SUPPLIED MATERIAL: Begin

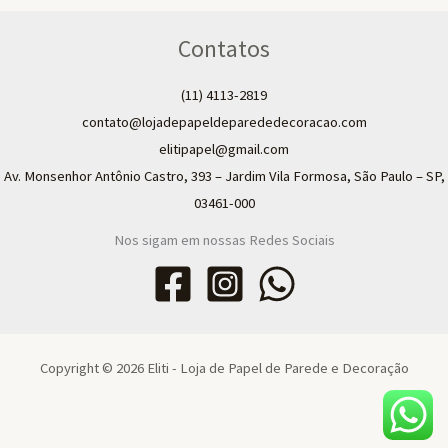
Contatos
(11) 4113-2819
contato@lojadepapeldeparededecoracao.com
elitipapel@gmail.com​
Av. Monsenhor Antônio Castro, 393 – Jardim Vila Formosa, São Paulo – SP,
03461-000
Nos sigam em nossas Redes Sociais
Copyright © 2026 Eliti - Loja de Papel de Parede e Decoração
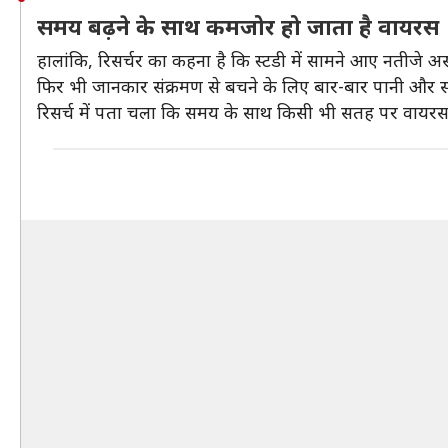
समय बढ़ने के साथ कमजोर हो जाता है वायरस
हालांकि, रिसर्चर का कहना है कि स्टडी में सामने आए नतीजे अ
फिर भी जानकार संक्रमण से बचने के लिए बार-बार पानी और साबुन
रिसर्च में पता चला कि समय के साथ किसी भी सतह पर वायरस ते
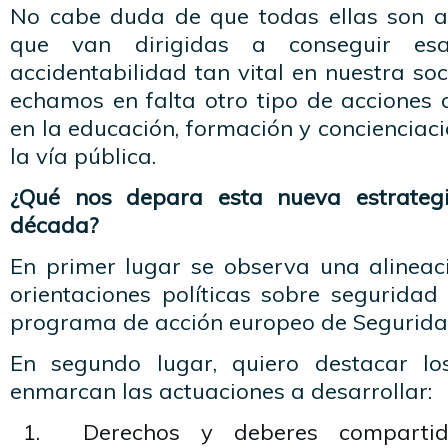
No cabe duda de que todas ellas son a
que van dirigidas a conseguir es
accidentabilidad tan vital en nuestra soc
echamos en falta otro tipo de acciones 
en la educación, formación y concienciaci
la vía pública.
¿Qué nos depara esta nueva estrateg
década?
En primer lugar se observa una alineac
orientaciones políticas sobre seguridad
programa de acción europeo de Seguridad
En segundo lugar, quiero destacar lo
enmarcan las actuaciones a desarrollar:
Derechos y deberes compartid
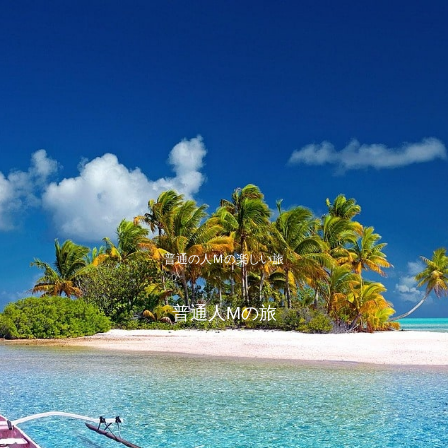
普通の人Ｍの楽しい旅
普通人Mの旅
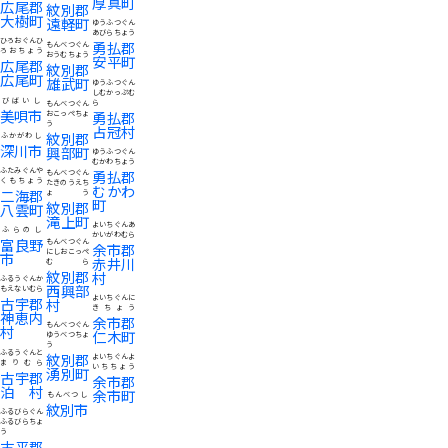
厚真町
広尾郡
紋別郡
大樹町
遠軽町
ゆうふつぐん
あびらちょう
ひろおぐんひ
勇払郡
もんべつぐん
ろおちょう
おうむちょう
安平町
広尾郡
紋別郡
広尾町
雄武町
ゆうふつぐん
しむかっぷむ
びばいし
ら
もんべつぐん
美唄市
勇払郡
おこっぺちょ
う
占冠村
紋別郡
ふかがわし
深川市
興部町
ゆうふつぐん
むかわちょう
ふたみぐんや
勇払郡
もんべつぐん
くもちょう
たきのうえち
むかわ
二海郡
ょう
町
紋別郡
八雲町
滝上町
よいちぐんあ
ふらのし
かいがわむら
富良野
もんべつぐん
余市郡
にしおこっぺ
市
赤井川
むら
紋別郡
村
ふるうぐんか
西興部
もえないむら
よいちぐんに
古宇郡
村
きちょう
神恵内
余市郡
もんべつぐん
村
仁木町
ゆうべつちょ
う
ふるうぐんと
紋別郡
よいちぐんよ
まりむら
いちちょう
湧別町
古宇郡
余市郡
泊村
余市町
もんべつし
紋別市
ふるびらぐん
ふるびらちょ
う
古平郡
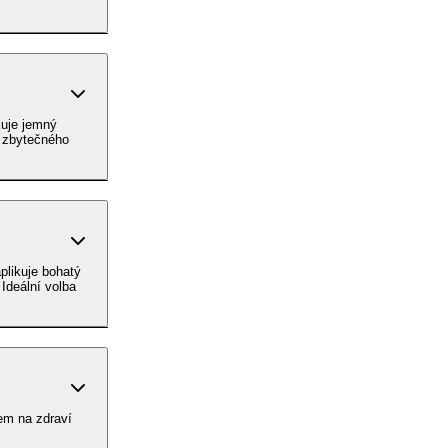
kuje jemný
z zbytečného
plikuje bohatý
 Ideální volba
em na zdraví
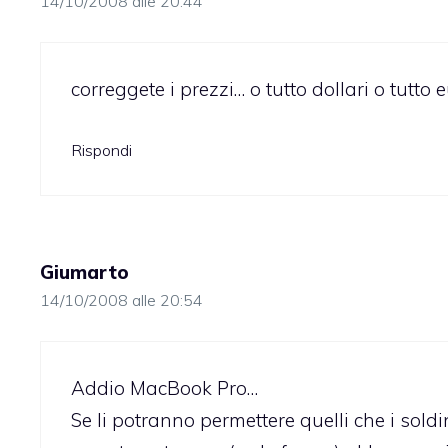
14/10/2008 alle 20:44
correggete i prezzi… o tutto dollari o tutto 
Rispondi
Giumarto
14/10/2008 alle 20:54
Addio MacBook Pro…
Se li potranno permettere quelli che i sol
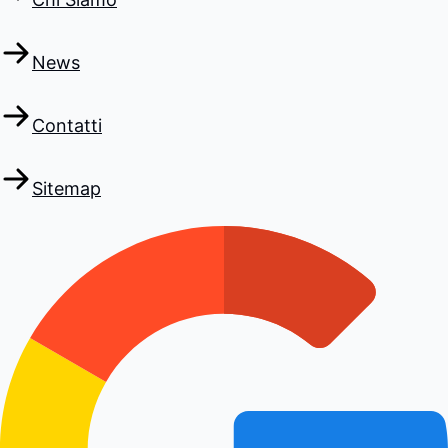
News
Contatti
Sitemap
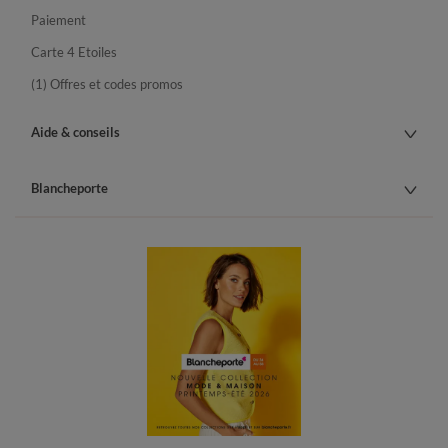
Paiement
Carte 4 Etoiles
(1) Offres et codes promos
Aide & conseils
Blancheporte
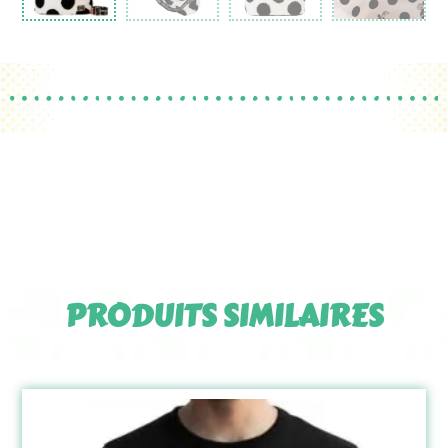
PRODUITS SIMILAIRES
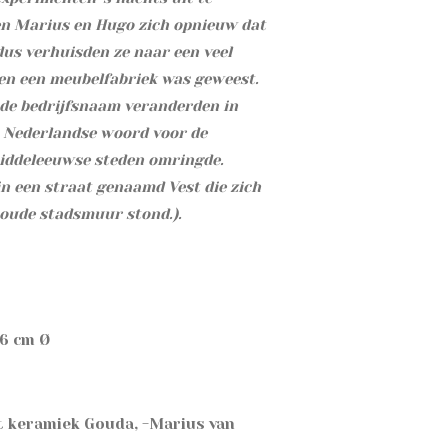
den Marius en Hugo zich opnieuw dat
dus verhuisden ze naar een veel
en een meubelfabriek was geweest.
e de bedrijfsnaam veranderden in
et Nederlandse woord voor de
iddeleeuwse steden omringde.
n een straat genaamd Vest die zich
 oude stadsmuur stond.).
 6 cm Ø
t keramiek Gouda, -Marius van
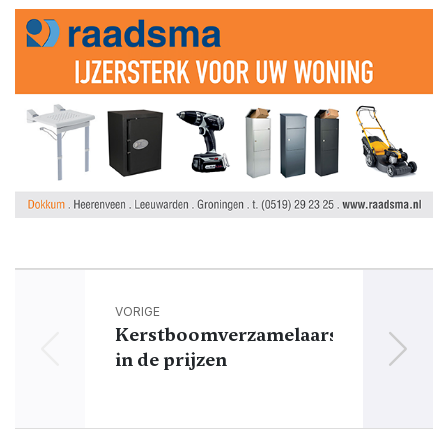
VORIGE
Kerstboomverzamelaars
in de prijzen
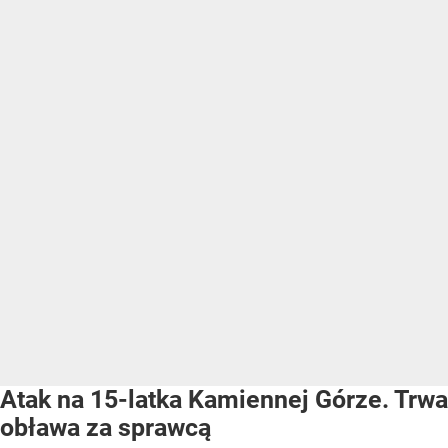
Atak na 15-latka Kamiennej Górze. Trwa
obława za sprawcą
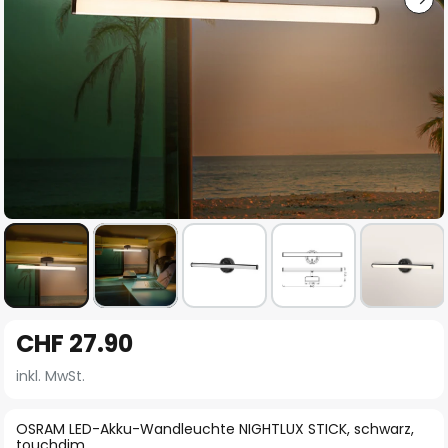
Zum
CHF 27.90
Anfang
der
inkl. MwSt.
Bildgalerie
springen
OSRAM LED-Akku-Wandleuchte NIGHTLUX STICK, schwarz,
touchdim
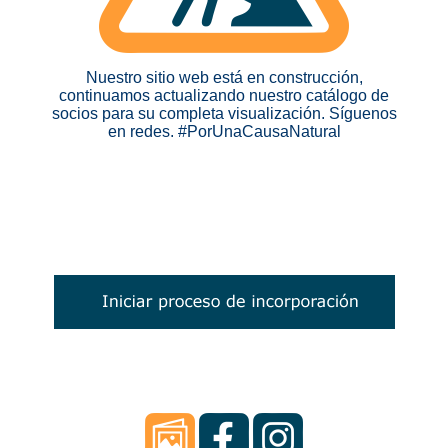
Nuestro sitio web está en construcción,
continuamos actualizando nuestro catálogo de
socios para su completa visualización. Síguenos
en redes. #PorUnaCausaNatural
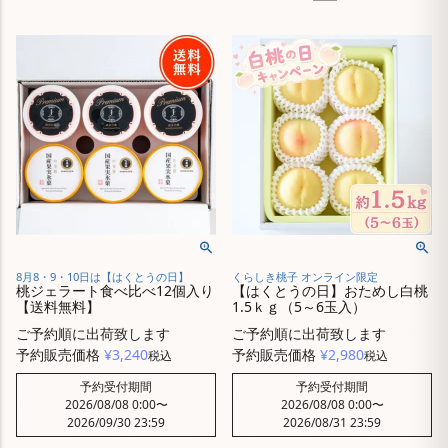
8月8・9・10日は【はくとうの日】
くらしき桃子 オンライン限定
桃ジェラート食べ比べ12個入り
【はくとうの日】おためし白桃
【送料無料】
1.5ｋｇ（5～6玉入）
ご予約順に出荷致します
ご予約順に出荷致します
予約販売価格
¥
3,240
予約販売価格
¥
2,980
税込
税込
予約受付期間
予約受付期間
2026/08/08 0:00
〜
2026/08/08 0:00
〜
2026/09/30 23:59
2026/08/31 23:59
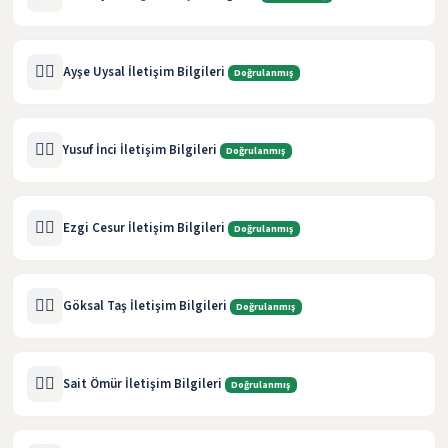
🧑‍⚖️
Ayşe Uysal İletişim Bilgileri
Doğrulanmış
🧑‍⚖️
Yusuf İnci İletişim Bilgileri
Doğrulanmış
🧑‍⚖️
Ezgi Cesur İletişim Bilgileri
Doğrulanmış
🧑‍⚖️
Göksal Taş İletişim Bilgileri
Doğrulanmış
🧑‍⚖️
Sait Ömür İletişim Bilgileri
Doğrulanmış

SUPPLIED MATERIAL: End

* [YOUR GOAL] Transcribe all of the records above character for character. Exclude the pictures.

* [SOLUTION]
Contatos
(11) 4113-2819
contato@lojadepapeldeparededecoracao.com
elitipapel@gmail.com​
Av. Monsenhor Antônio Castro, 393 – Jardim Vila Formosa, São Paulo – SP,
03461-000
Nos sigam em nossas Redes Sociais
Copyright © 2026 Eliti - Loja de Papel de Parede e Decoração
समय बढ़ने के साथ कमजोर हो जाता है वायरस
हालांकि, रिसर्चर का कहना है कि स्टडी में सामने आए नतीजे अ
फिर भी जानकार संक्रमण से बचने के लिए बार-बार पानी और साबुन
रिसर्च में पता चला कि समय के साथ किसी भी सतह पर वायरस ते
No cabe duda de que todas ellas son a
que van dirigidas a conseguir es
accidentabilidad tan vital en nuestra soc
echamos en falta otro tipo de acciones 
en la educación, formación y concienciaci
la vía pública.
¿Qué nos depara esta nueva estrateg
década?
En primer lugar se observa una alineac
orientaciones políticas sobre seguridad
programa de acción europeo de Seguridad
En segundo lugar, quiero destacar lo
enmarcan las actuaciones a desarrollar:
Derechos y deberes compartid
普通の人Ｍの楽しい旅
普通人Mの旅
厚真町
広尾郡
紋別郡
大樹町
遠軽町
ゆうふつぐん
あびらちょう
ひろおぐんひ
勇払郡
もんべつぐん
ろおちょう
おうむちょう
安平町
広尾郡
紋別郡
広尾町
雄武町
ゆうふつぐん
しむかっぷむ
びばいし
ら
もんべつぐん
美唄市
勇払郡
おこっぺちょ
う
占冠村
紋別郡
ふかがわし
深川市
興部町
ゆうふつぐん
むかわちょう
ふたみぐんや
勇払郡
もんべつぐん
くもちょう
たきのうえち
むかわ
二海郡
ょう
町
紋別郡
八雲町
滝上町
よいちぐんあ
ふらのし
かいがわむら
富良野
もんべつぐん
余市郡
にしおこっぺ
市
赤井川
むら
紋別郡
村
ふるうぐんか
西興部
もえないむら
よいちぐんに
古宇郡
村
きちょう
神恵内
余市郡
もんべつぐん
村
仁木町
ゆうべつちょ
う
ふるうぐんと
紋別郡
よいちぐんよ
まりむら
いちちょう
湧別町
古宇郡
余市郡
泊村
余市町
もんべつし
紋別市
ふるびらぐん
ふるびらちょ
う
古平郡
kuje jemný
z zbytečného
plikuje bohatý
 Ideální volba
em na zdraví
14/10/2008 alle 20:44
correggete i prezzi… o tutto dollari o tutto 
Rispondi
Giumarto
14/10/2008 alle 20:54
Addio MacBook Pro…
Se li potranno permettere quelli che i sol
News
Contatti
Sitemap
Paiement
Carte 4 Etoiles
(1) Offres et codes promos
Aide & conseils
Blancheporte
PRODUITS SIMILAIRES
den Marius en Hugo zich opnieuw dat
dus verhuisden ze naar een veel
en een meubelfabriek was geweest.
e de bedrijfsnaam veranderden in
et Nederlandse woord voor de
iddeleeuwse steden omringde.
n een straat genaamd Vest die zich
 oude stadsmuur stond.).
 6 cm Ø
t keramiek Gouda, -Marius van
VORIGE
Kerstboomverzamelaars
in de prijzen
Atak na 15-latka Kamiennej Górze. Trwa
obława za sprawcą
Zum
CHF 27.90
Anfang
der
inkl. MwSt.
Bildgalerie
springen
OSRAM LED-Akku-Wandleuchte NIGHTLUX STICK, schwarz,
touchdim
Nuestro sitio web está en construcción,
continuamos actualizando nuestro catálogo de
socios para su completa visualización. Síguenos
en redes. #PorUnaCausaNatural
8月8・9・10日は【はくとうの日】
くらしき桃子 オンライン限定
桃ジェラート食べ比べ12個入り
【はくとうの日】おためし白桃
【送料無料】
1.5ｋｇ（5～6玉入）
ご予約順に出荷致します
ご予約順に出荷致します
予約販売価格
¥
3,240
予約販売価格
¥
2,980
税込
税込
予約受付期間
予約受付期間
2026/08/08 0:00
〜
2026/08/08 0:00
〜
2026/09/30 23:59
2026/08/31 23:59
🧑‍⚖️
Ayşe Uysal İletişim Bilgileri
Doğrulanmış
🧑‍⚖️
Yusuf İnci İletişim Bilgileri
Doğrulanmış
🧑‍⚖️
Ezgi Cesur İletişim Bilgileri
Doğrulanmış
🧑‍⚖️
Göksal Taş İletişim Bilgileri
Doğrulanmış
🧑‍⚖️
Sait Ömür İletişim Bilgileri
Doğrulanmış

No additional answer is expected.